Business & Finance

Minimum wage to rise again from April to £12.71 for over-21s

Emer MoreauBusiness reporter

1764000219 834 grey placeholder Minimum wage to rise again from April to £12.71 for over-21sGetty Images A young woman in a cafe cutting a slice of cake with a neutral expression on her face Getty Images

Millions of people are set to get a pay rise from April due to an increase in the minimum wage, the government has announced ahead of Wednesday’s Budget.

The hourly rate for over-21s will rise by 50p to £12.71, with workers aged 18-20 seeing an 85p rise to £10.85 and under-18s and those on apprenticeships getting 45p more to £8 an hour.

Chancellor Rachel Reeves said 2.7 million people will benefit from the increases, which will take effect from 1 April.

However, businesses have warned that further increases to the living wage could result in hiring freezes.

These increases are on top of 6.7% and 16.3% rises respectively last year – when there was also a rise in employers’ national insurance rates.

This all pushes up costs for firms which can react by reducing hiring, giving lower pay rises to other workers or raising prices for their customers.

There is plenty of evidence that employers have taken some or all of these steps in the last year.

The Treasury said the new rates struck a balance between “the needs of workers, the affordability for businesses and the opportunities for employment”.

Reeves said the cost of living was still the biggest issue for working people.

“The economy isn’t working well enough for those on the lowest incomes,” she added.

How much is the minimum wage going up by?

  • The minimum wage for over 21s, known as the National Living Wage, will rise by 4.1%. For someone working full time (37.5 hours a week), that equates to £900 more a year to £24,784.50.
  • The minimum wage for 18 to 20 year olds known as the National Minimum Wage will go up 8.5%. For someone that age working 20 hours a week, this would be £21,157.50. The government has said it wants to phase out a separate band for this age group, and establish a single rate for all adults
  • 16 and 17 year olds and apprentices will see their minimum wage increase by 6%

The Real Living Wage, is an unofficial hourly rate of pay which is overseen by the Living Wage Foundation charity.

It is aimed at UK workers aged 18 and over, but is voluntary, and firms can choose whether or not to pay it. The wage increases every October.

Katherine Chapman, director of the Living Wage Foundation, welcomed the increase, but said it still fell short of covering the cost of living.

“It will still fall short of the voluntary real living wage which is the only wage rate based solely on the cost of living. The real living wage is currently £13.45 in the UK with a higher rate of £14.80 in London.”
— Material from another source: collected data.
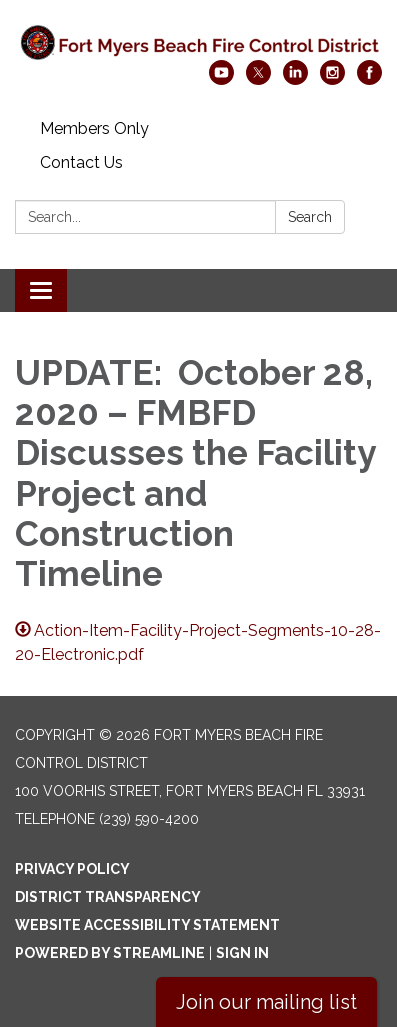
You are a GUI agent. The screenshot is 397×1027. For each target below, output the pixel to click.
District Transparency (108, 897)
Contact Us (81, 162)
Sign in (242, 953)
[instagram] (332, 79)
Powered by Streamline (110, 953)
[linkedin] (295, 79)
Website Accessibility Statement (147, 925)
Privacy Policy (72, 869)
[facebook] (369, 79)
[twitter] (258, 79)
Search (310, 217)
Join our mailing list (266, 1002)
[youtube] (221, 79)
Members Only (94, 128)
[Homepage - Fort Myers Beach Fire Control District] (198, 40)
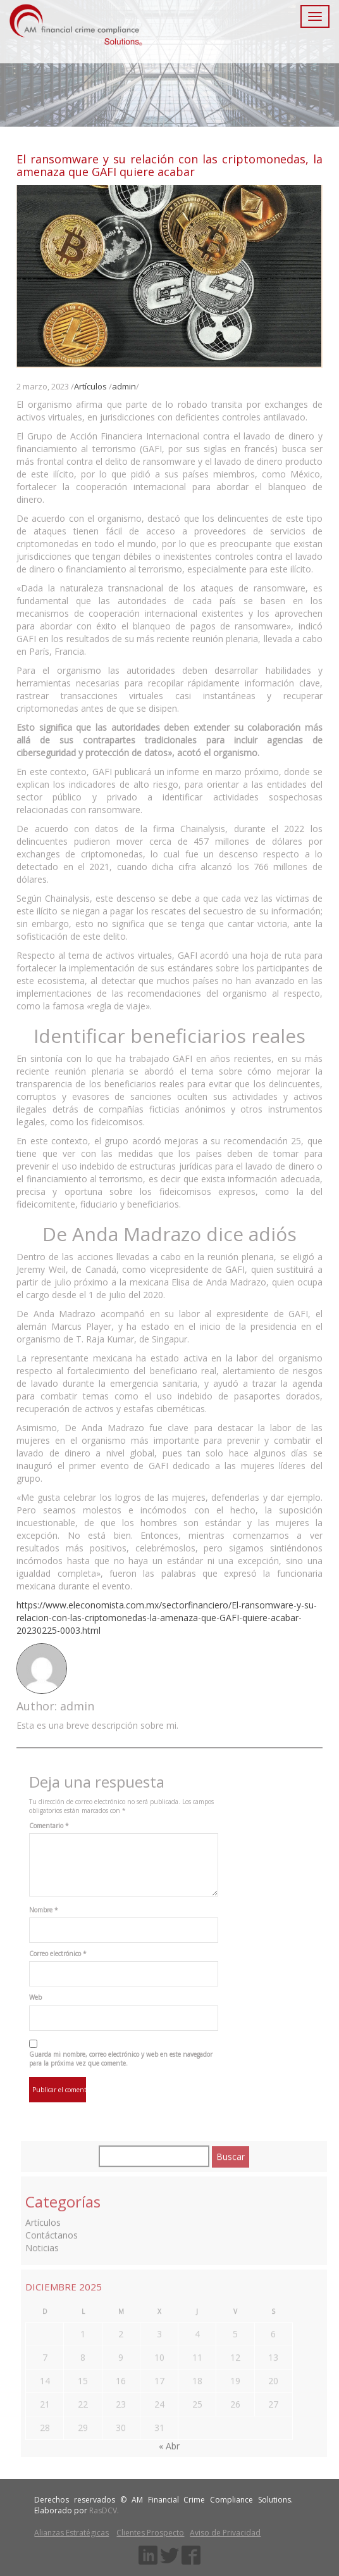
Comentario (49, 1825)
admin (124, 386)
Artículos (90, 386)
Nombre (43, 1909)
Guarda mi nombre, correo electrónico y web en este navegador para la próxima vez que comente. (121, 2059)
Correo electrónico (58, 1953)
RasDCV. (104, 2510)
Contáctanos (51, 2232)
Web (35, 1997)
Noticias (42, 2245)
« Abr (169, 2443)
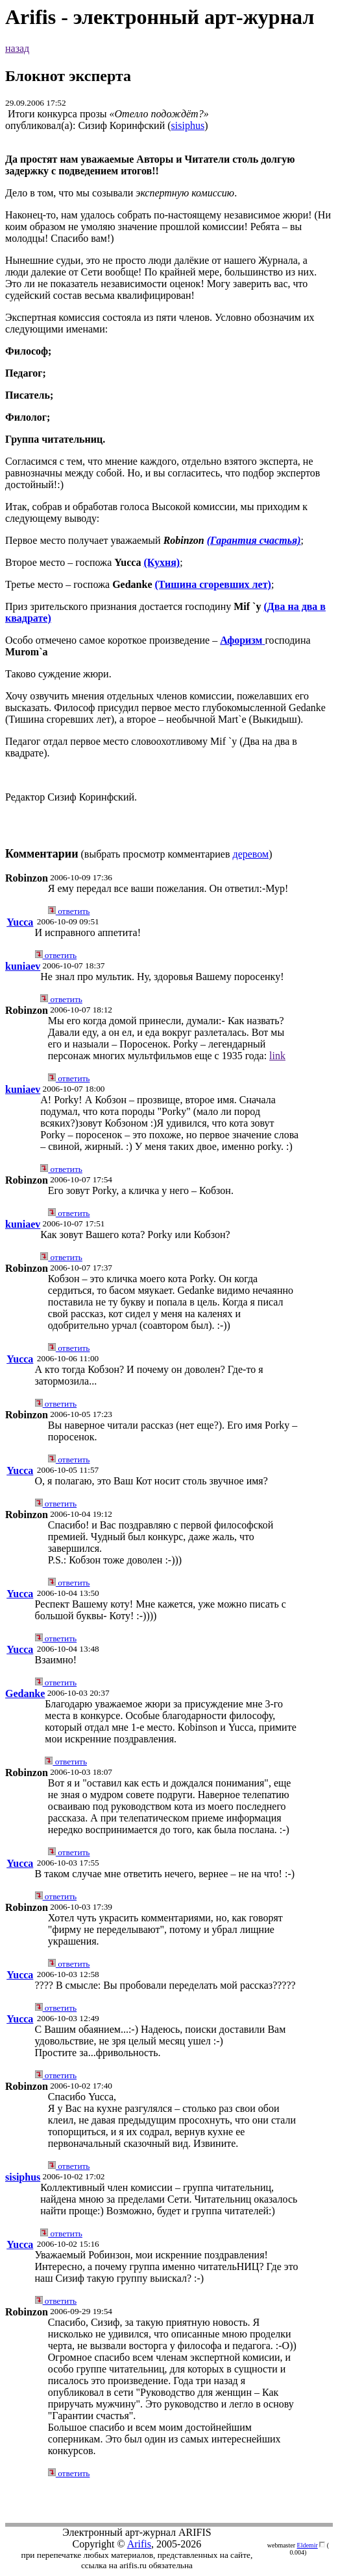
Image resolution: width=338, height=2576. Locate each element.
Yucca (19, 922)
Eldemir (307, 2545)
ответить (69, 911)
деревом (251, 854)
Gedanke (25, 1693)
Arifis (139, 2543)
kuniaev (22, 966)
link (277, 1055)
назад (17, 48)
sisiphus (188, 125)
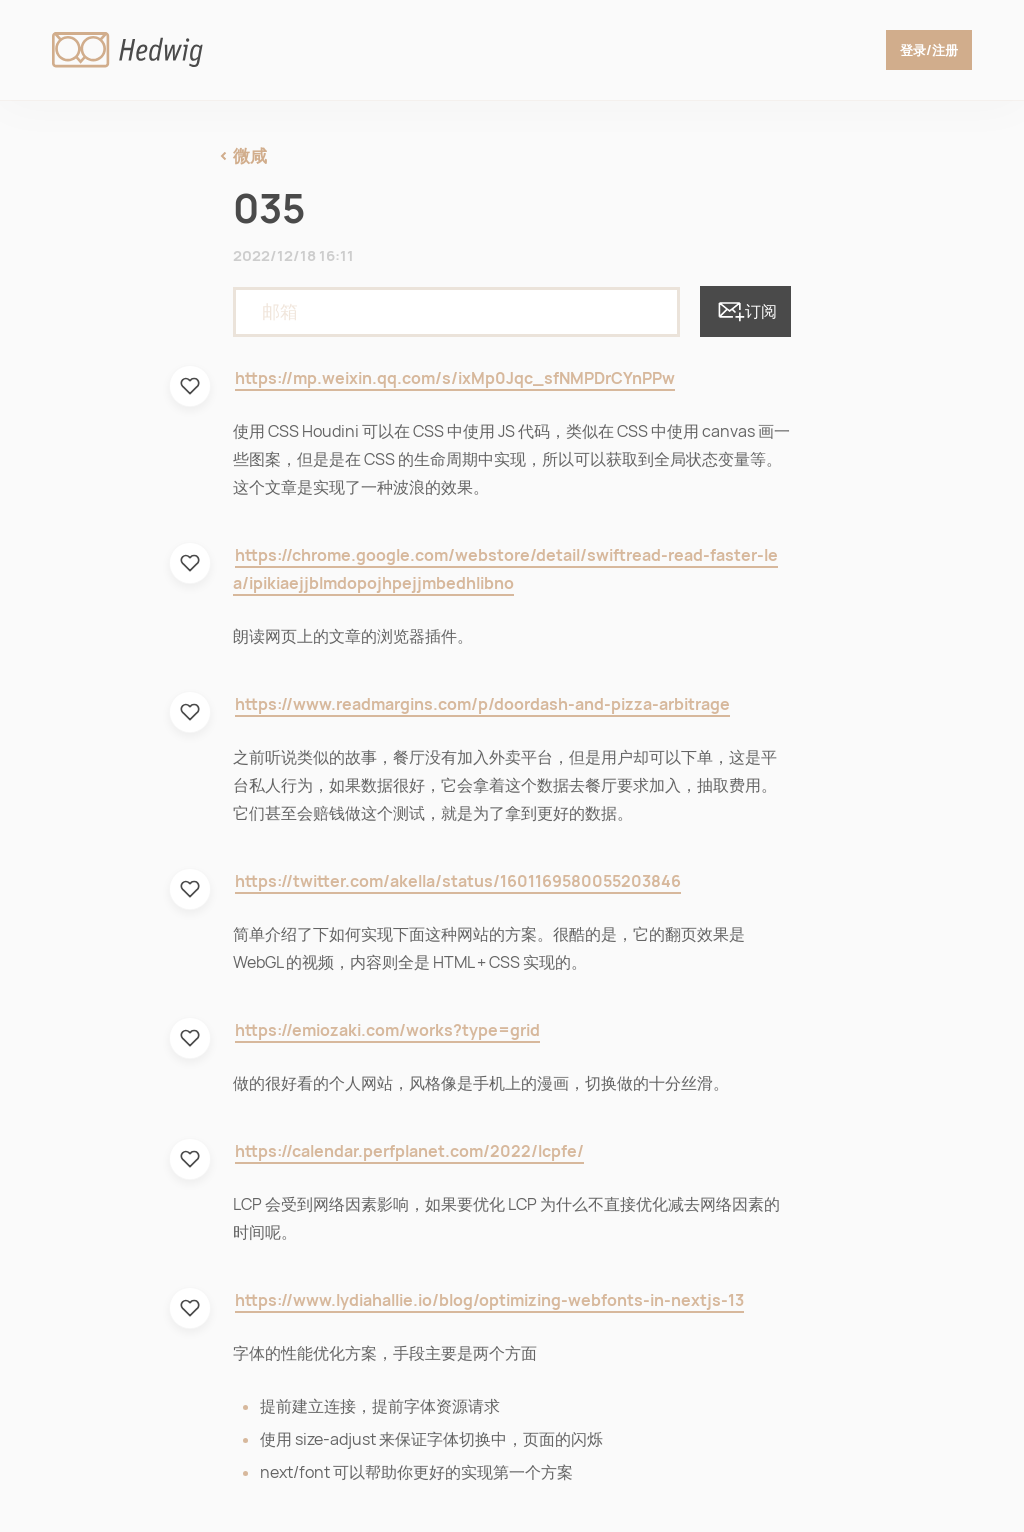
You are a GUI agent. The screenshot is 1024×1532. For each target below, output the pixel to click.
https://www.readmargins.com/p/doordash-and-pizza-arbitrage (482, 704)
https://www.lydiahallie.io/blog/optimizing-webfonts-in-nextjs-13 (489, 1300)
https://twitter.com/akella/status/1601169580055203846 (458, 881)
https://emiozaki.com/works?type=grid (387, 1030)
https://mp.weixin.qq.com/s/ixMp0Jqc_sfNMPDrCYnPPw (455, 378)
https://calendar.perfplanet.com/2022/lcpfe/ (409, 1151)
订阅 (745, 311)
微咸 (250, 156)
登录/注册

Ms Chapman noted 16,000 employers had already committed to going beyond the legally required minimum.

The Resolution Foundation think tank, which focuses on low to middle income households, said the increase for 18 to 20 year olds was “unnecessarily big” and could make it harder for people in that age group to find a job.

“These steep increases risk causing more harm than good if they put firms off hiring and push up NEET [not in education, employment or training] rates.”

The Trades Union Congress (TUC) said phasing out the separate rate for 18 to 20 year olds was “absolutely the right call”.

“With living costs stubbornly high, an above-inflation pay rise will make a real difference to the lowest-paid,” said TUC General Secretary Paul Nowak added.

“Young workers have bills like everyone else and deserve a fair day’s pay for a fair day’s work. It’s right they see a larger rise as youth rates are phased out.”

Kate Nicholls, the chair of UKHospitality, called on the chancellor to reduce the industry’s tax burden “if businesses are expected to sustain this level of annual wage increase”.

“Hospitality businesses have reached their limit of absorbing seemingly endless additional costs. They will simply all be passed through to the consumer, ultimately fuelling inflation.”

Jane Gratton, deputy director of public policy at the British Chambers of Commerce, said: “Every above-inflation wage increase leads to higher business costs, lower investment and fewer opportunities for individuals.

“Making employment more expensive risks deepening the jobs crisis among young people.

“There’s a limit to how much additional cost employers can bear without something having to give.”